The bus, which was taking students and chaperones from Elizabeth Forward High School outside Pittsburgh to the Tournament of Bands Weekend in Wildwood, ran into the rear of the tractor-trailer shortly after 4:30 a.m. in Wallace Township, state police said.

Dozens of students were slightly injured, and one had a broken arm.
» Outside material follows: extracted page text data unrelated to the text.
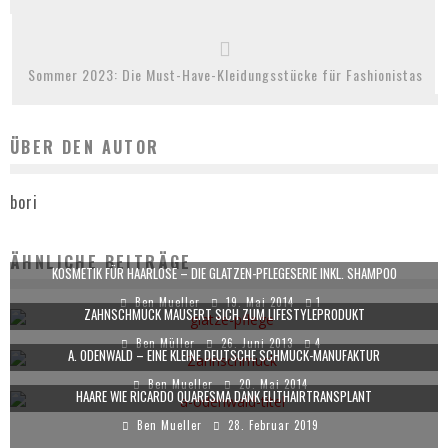
Sommer 2023: Die Must-Have-Kleidungsstücke für Fashionistas
ÜBER DEN AUTOR
bori
ÄHNLICHE BEITRÄGE
KOSMETIK FÜR HAARLOSE – DIE GLATZEN-PFLEGESERIE INKL. SHAMPOO
Ben Mueller
19. Mai 2014
1
ZAHNSCHMUCK MAUSERT SICH ZUM LIFESTYLEPRODUKT
Ben Müller
26. Juni 2013
4
A. ODENWALD – EINE KLEINE DEUTSCHE SCHMUCK-MANUFAKTUR
Ben Mueller
20. Mai 2014
HAARE WIE RICARDO QUARESMA DANK ELITHAIRTRANSPLANT
Ben Mueller
28. Februar 2019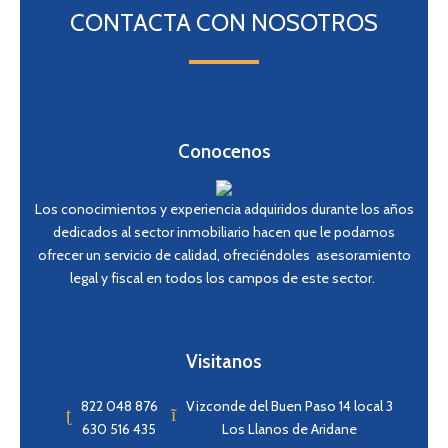
CONTACTA CON NOSOTROS
Conocenos
Los conocimientos y experiencia adquiridos durante los años
dedicados al sector inmobiliario hacen que le podamos
ofrecer un servicio de calidad, ofreciéndoles asesoramiento
legal y fiscal en todos los campos de este sector.
Visitanos
822 048 876
Vizconde del Buen Paso 14 local 3
630 516 435
Los Llanos de Aridane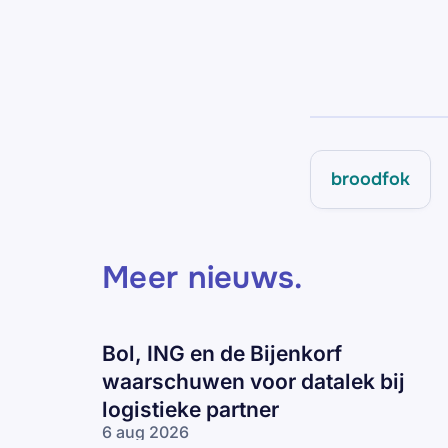
broodfok
Meer nieuws
.
Bol, ING en de Bijenkorf
waarschuwen voor datalek bij
logistieke partner
6 aug 2026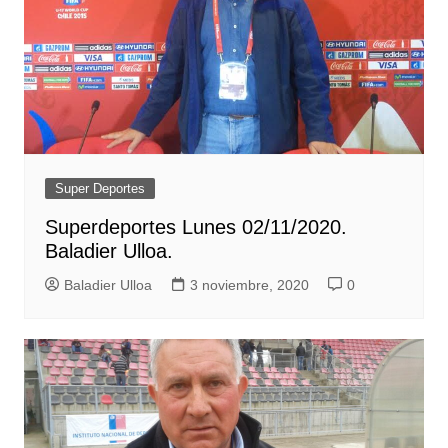
Super Deportes
Superdeportes Lunes 02/11/2020.
Baladier Ulloa.
Baladier Ulloa
3 noviembre, 2020
0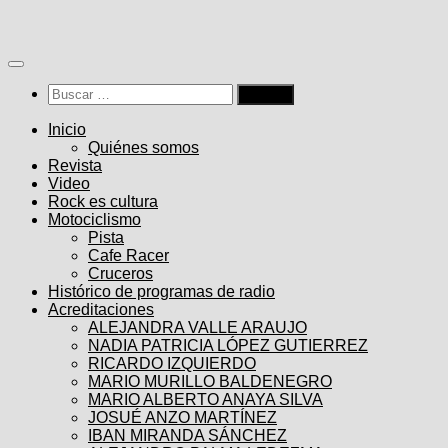
Saltar
al
contenido
Buscar:
Inicio
Quiénes somos
Revista
Video
Rock es cultura
Motociclismo
Pista
Cafe Racer
Cruceros
Histórico de programas de radio
Acreditaciones
ALEJANDRA VALLE ARAUJO
NADIA PATRICIA LÓPEZ GUTIERREZ
RICARDO IZQUIERDO
MARIO MURILLO BALDENEGRO
MARIO ALBERTO ANAYA SILVA
JOSUÉ ANZO MARTÍNEZ
IBAN MIRANDA SÁNCHEZ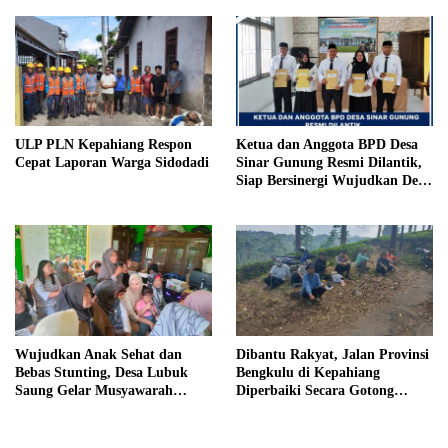
Penjara, Vonis Hakim 18 Tahun
Penjara
ULP PLN Kepahiang Respon
Ketua dan Anggota BPD Desa
Cepat Laporan Warga Sidodadi
Sinar Gunung Resmi Dilantik,
Siap Bersinergi Wujudkan Desa
yang Maju
Wujudkan Anak Sehat dan
Dibantu Rakyat, Jalan Provinsi
Bebas Stunting, Desa Lubuk
Bengkulu di Kepahiang
Saung Gelar Musyawarah
Diperbaiki Secara Gotong
Bersama
Royong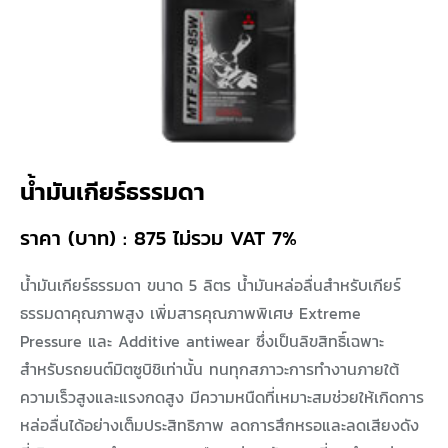
น้ำมันเกียร์ธรรมดา
ราคา (บาท) : 875 ไม่รวม VAT 7%
น้ำมันเกียร์ธรรมดา ขนาด 5 ลิตร น้ำมันหล่อลื่นสำหรับเกียร์
ธรรมดาคุณภาพสูง เพิ่มสารคุณภาพพิเศษ Extreme
Pressure และ Additive antiwear ซึ่งเป็นลิขสิทธิ์เฉพาะ
สำหรับรถยนต์มิตซูบิชิเท่านั้น ทนทุกสภาวะการทำงานภายใต้
ความเร็วสูงและแรงกดสูง มีความหนืดที่เหมาะสมช่วยให้เกิดการ
หล่อลื่นได้อย่างเต็มประสิทธิภาพ ลดการสึกหรอและลดเสียงดัง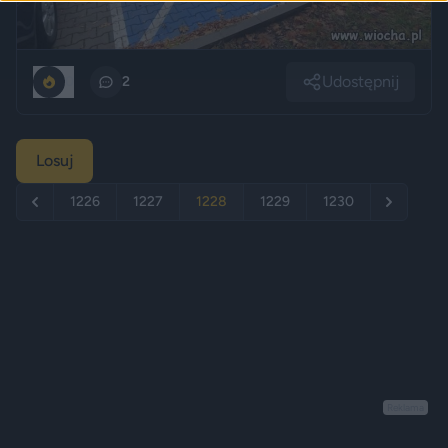
Udostępnij
0
2
Losuj
1226
1227
1228
1229
1230
Reklama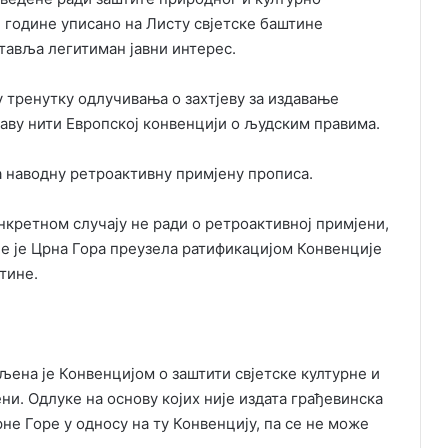
9. године уписано на Листу свјетске баштине
ставља легитиман јавни интерес.
у тренутку одлучивања о захтјеву за издавање
таву нити Европској конвенцији о људским правима.
а наводну ретроактивну примјену прописа.
онкретном случају не ради о ретроактивној примјени,
е је Црна Гора преузела ратификацијом Конвенције
тине.
љена је Конвенцијом о заштити свјетске културне и
ни. Одлуке на основу којих није издата грађевинска
е Горе у односу на ту Конвенцију, па се не може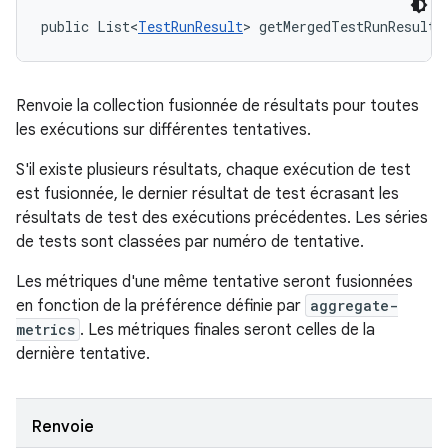
public List<
TestRunResult
> getMergedTestRunResults
Renvoie la collection fusionnée de résultats pour toutes
les exécutions sur différentes tentatives.
S'il existe plusieurs résultats, chaque exécution de test
est fusionnée, le dernier résultat de test écrasant les
résultats de test des exécutions précédentes. Les séries
de tests sont classées par numéro de tentative.
Les métriques d'une même tentative seront fusionnées
en fonction de la préférence définie par
aggregate-
metrics
. Les métriques finales seront celles de la
dernière tentative.
Renvoie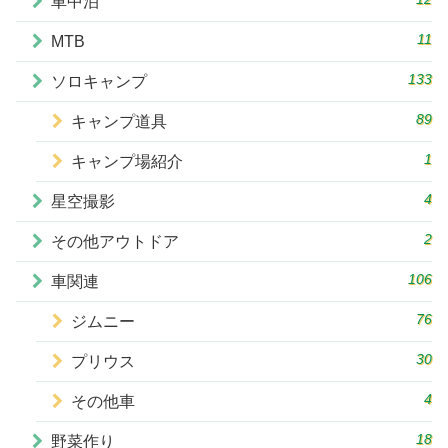
車中泊
11
MTB
133
ソロキャンプ
89
キャンプ道具
1
キャンプ場紹介
4
星空撮影
2
その他アウトドア
106
車関連
76
ジムニー
30
プリウス
4
その他車
18
野菜作り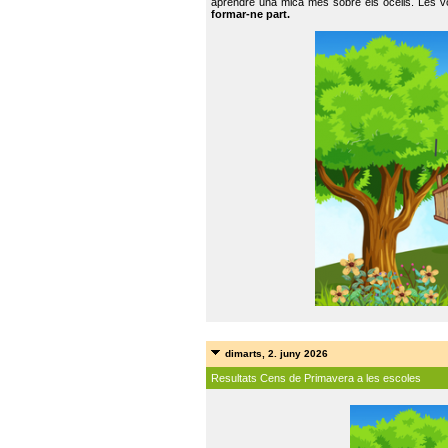
aprendre una mica més sobre els ocells. Les vo
formar-ne part.
dimarts, 2. juny 2026
Resultats Cens de Primavera a les escoles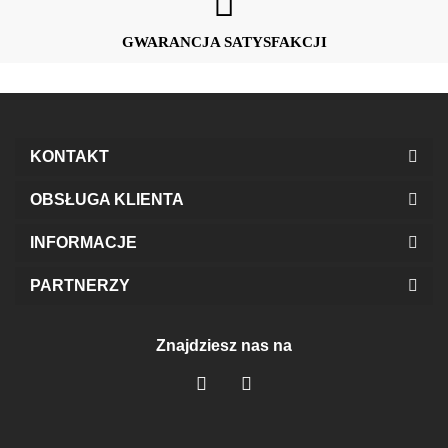
GWARANCJA SATYSFAKCJI
KONTAKT
OBSŁUGA KLIENTA
INFORMACJE
PARTNERZY
Znajdziesz nas na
The tractor-trailer had been parked in a pull-off area and was pulling back onto the turnpike at 40 m.p.h. when hit by the bus, which was going 60, police said.

Upon impact, the vehicles traveled 400 feet together before stopping in the right lane.

The front of the bus was obliterated, according to video shot from a TV news helicopter.

The bus driver, Timothy Berkshire, 49, of Masontown, Pa., was flown to Lancaster General Hospital in critical condition.

The trucker, Willie Ruff, 58, of Brownsville, Pa., was not injured.

State police had not determined whether either driver would be cited.

The turnpike was closed for hours in both directions so emergency vehicles could arrive and helicopters could land.

After receiving treatment, students spent the day expressing concern about the bus driver, taking hospital tours, dozing, and fighting off boredom while they waited for parents or a second bus from T.A. Nelson Bus Lines to pick them up.

"You know it's a bad day for a high school kid when they're sitting there and they say, 'Boy, I wish I was in chemistry class,' " said Mike Jupina, a spokesman for St. Joseph Medical Center in Reading, which treated and discharged 12 students and three adults.

The bus, which had left the Pittsburgh suburb of Elizabeth shortly after midnight, was about 270 miles into its 385-mile trip when it crashed.

It carried 29 students, band director David Cornelius, three other staff members, and seven parents.

The tournament was to start last night and run through Sunday.

Everyone on the trip - except Cornelius, who was expected to be released from a hospital today - was headed home by late yesterday afternoon, school district spokeswoman Jane Milner said.